Resistance, *by Jessie Moncrief and Alan Brenner

Symbols of Endurance, Adaptation, and Creative Adjustment are ubiquitous.

Humans make meaning of what they see, hear, taste, feel and touch. What meaning did you make when you first saw this picture?

There are many explanations for what we see. A man outside a building, wearing a suit. His eyes are covered, his mouth open, his hand pushed away from his body.

Is he afraid? Is he trying to ignore something? Is he resistant? Guarded? Closed-off? Unreceptive?

Maybe the sun is in his eyes. Or perhaps something unexpected is happening just outside the frame.

Like this person’s response, our internal defenses are constructed at the precise moments when life feels unpredictable or unsafe. They rise to guard us—sometimes quietly, sometimes urgently—against emotional storms we are not equipped to face.
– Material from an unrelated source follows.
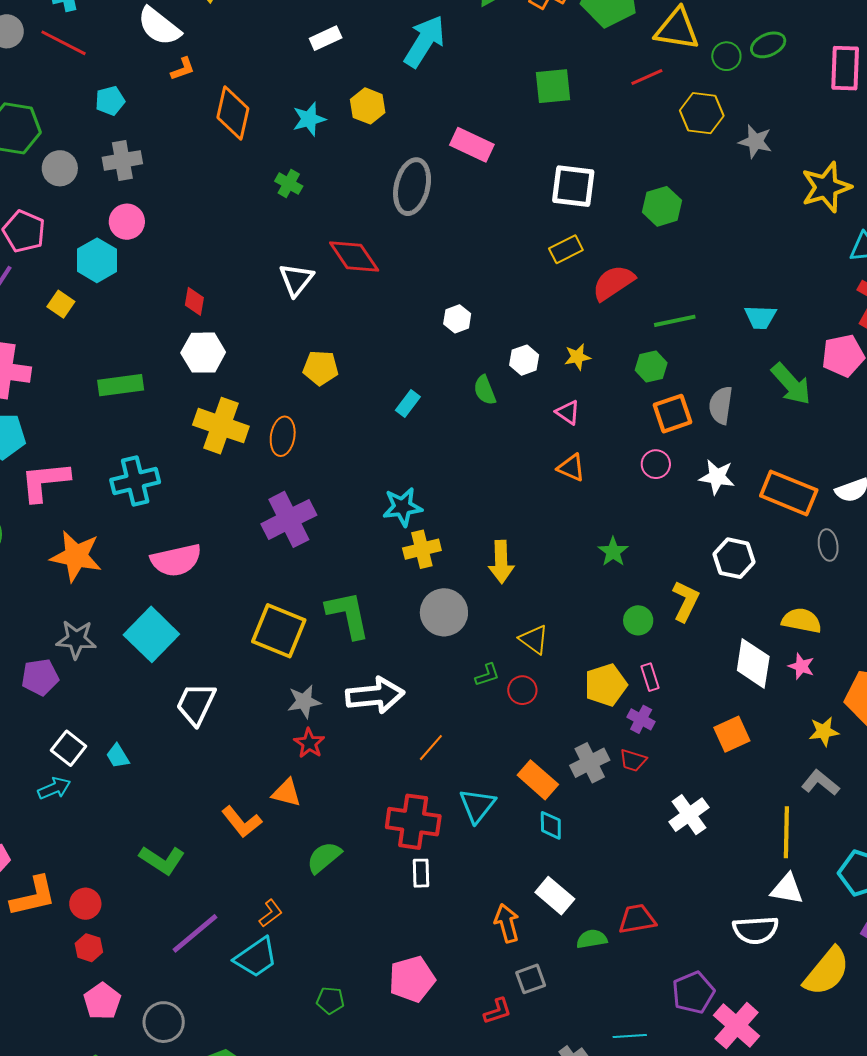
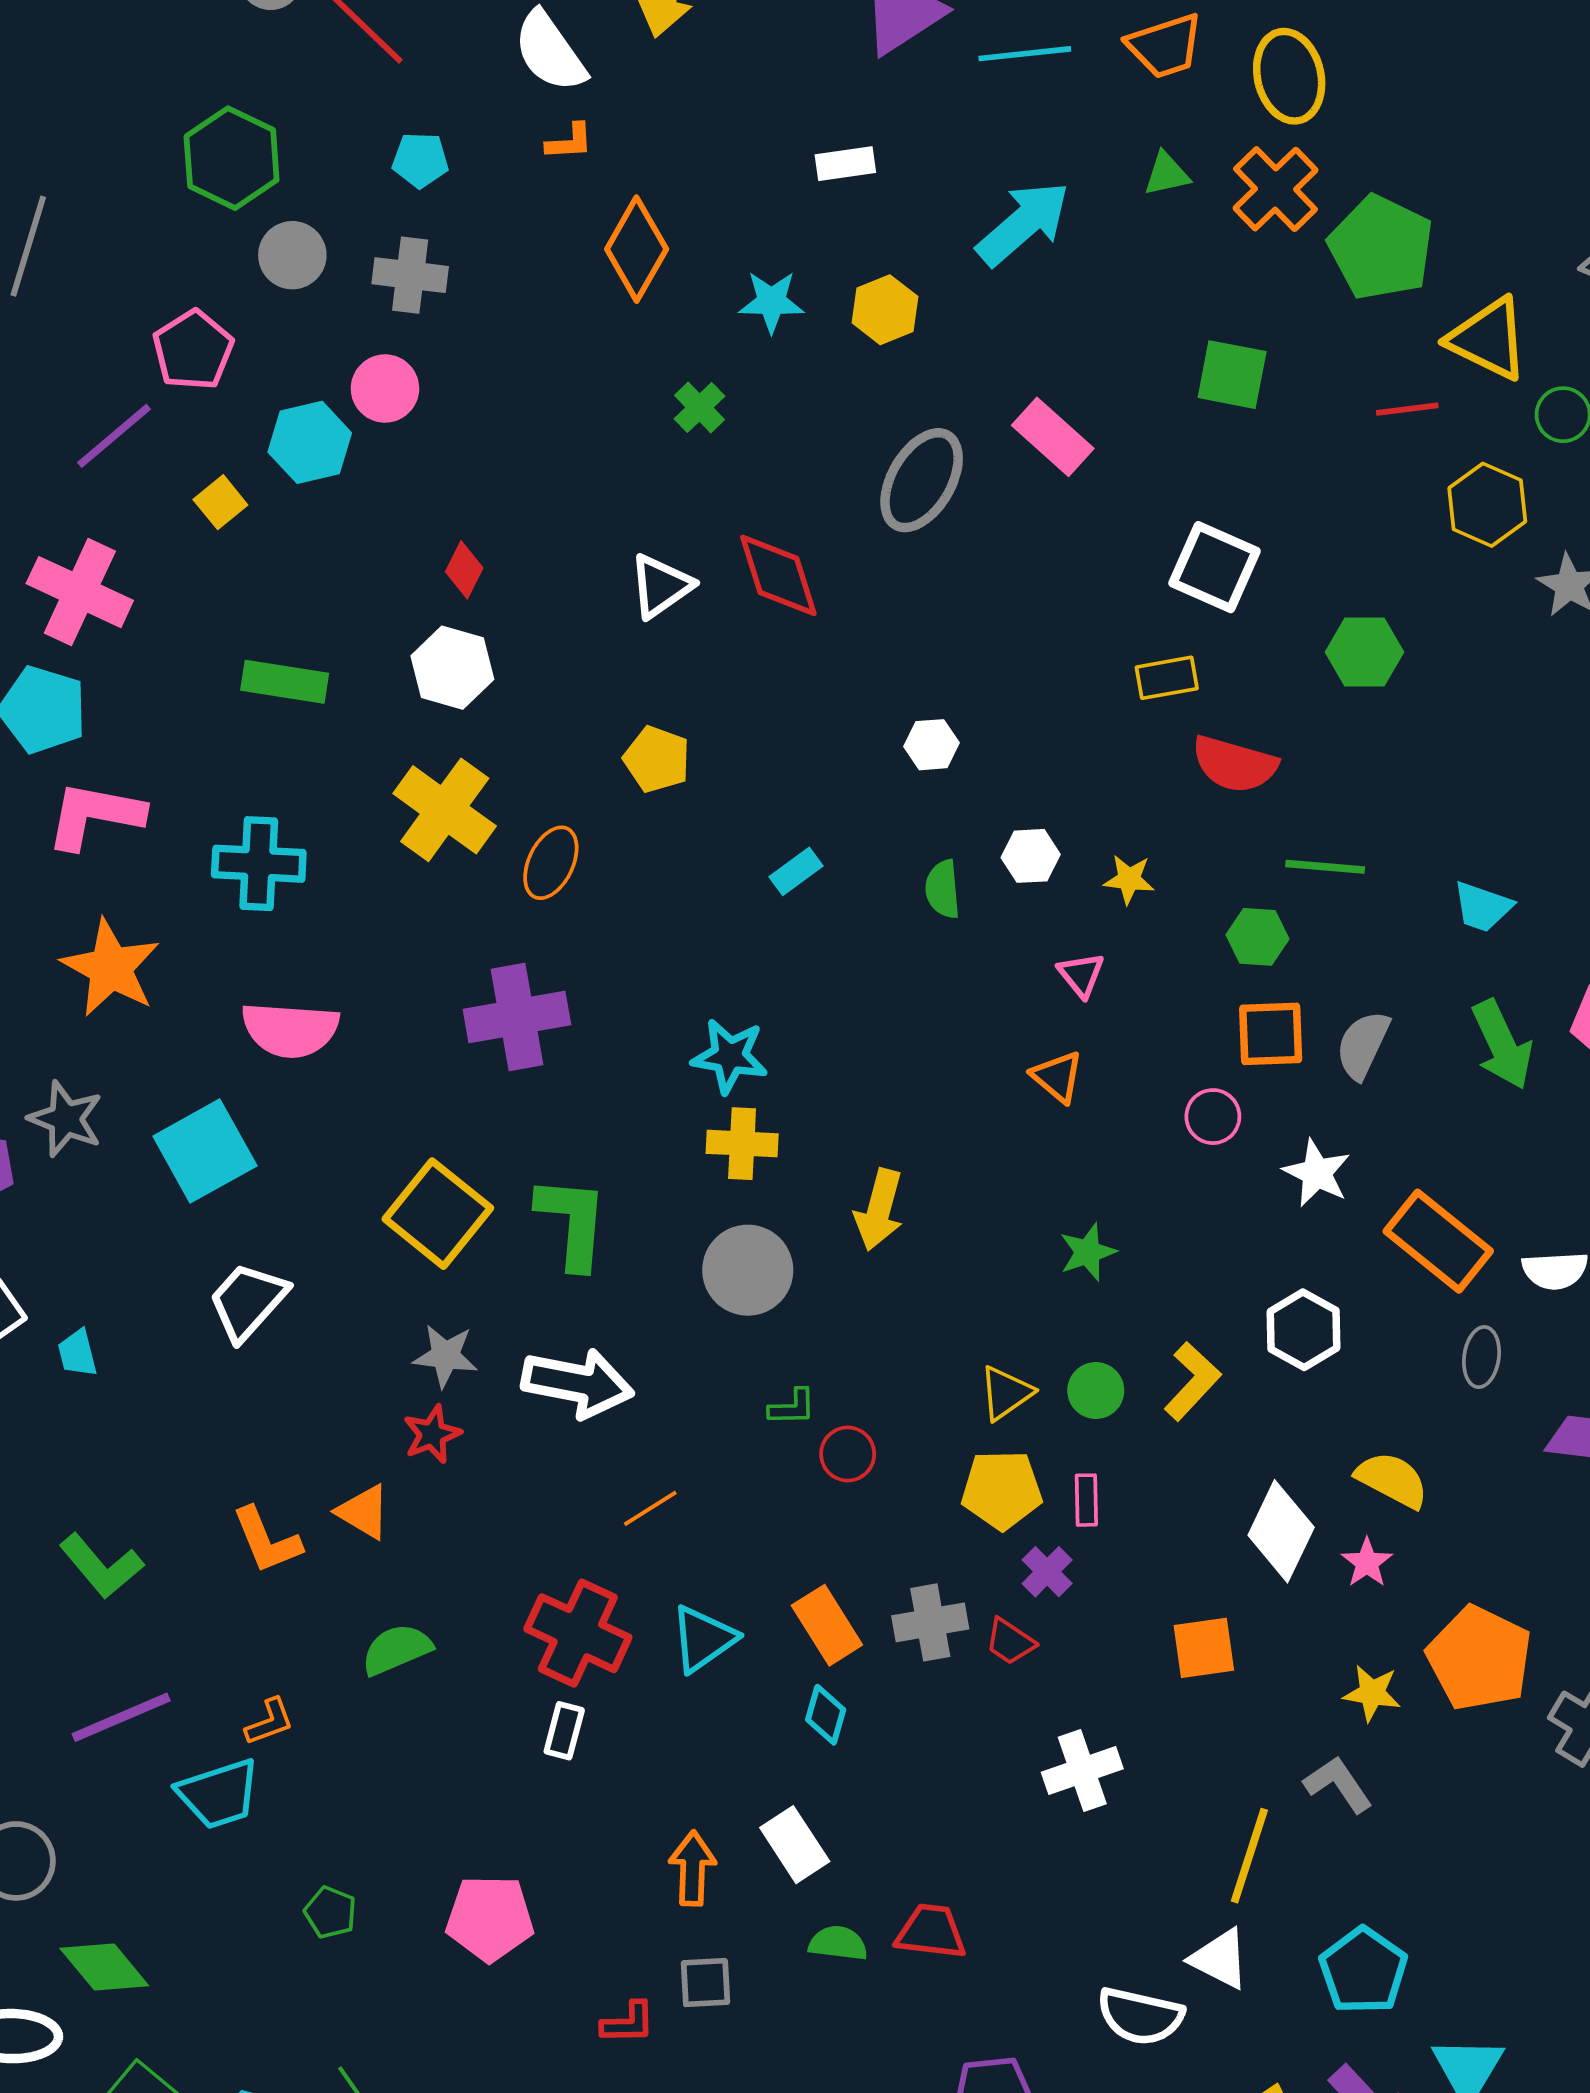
red semicircle: (613, 283) -> (1235, 764), turned -147
yellow triangle: (534, 639) -> (1006, 1393), moved, turned 32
What if this man were simply:

Contact-avoidant

Experiencing ambivalence

In self-protection

Maintaining control

Boundary-protective

Risk-averse

In a defensive posture

Honoring Resistance: From Obstacle to Intelligence

Resistance is one of the most powerful—and misunderstood—forces in human change. In therapy, families, organizations, and culture at large, resistance is often treated as something to eliminate, override, or push through.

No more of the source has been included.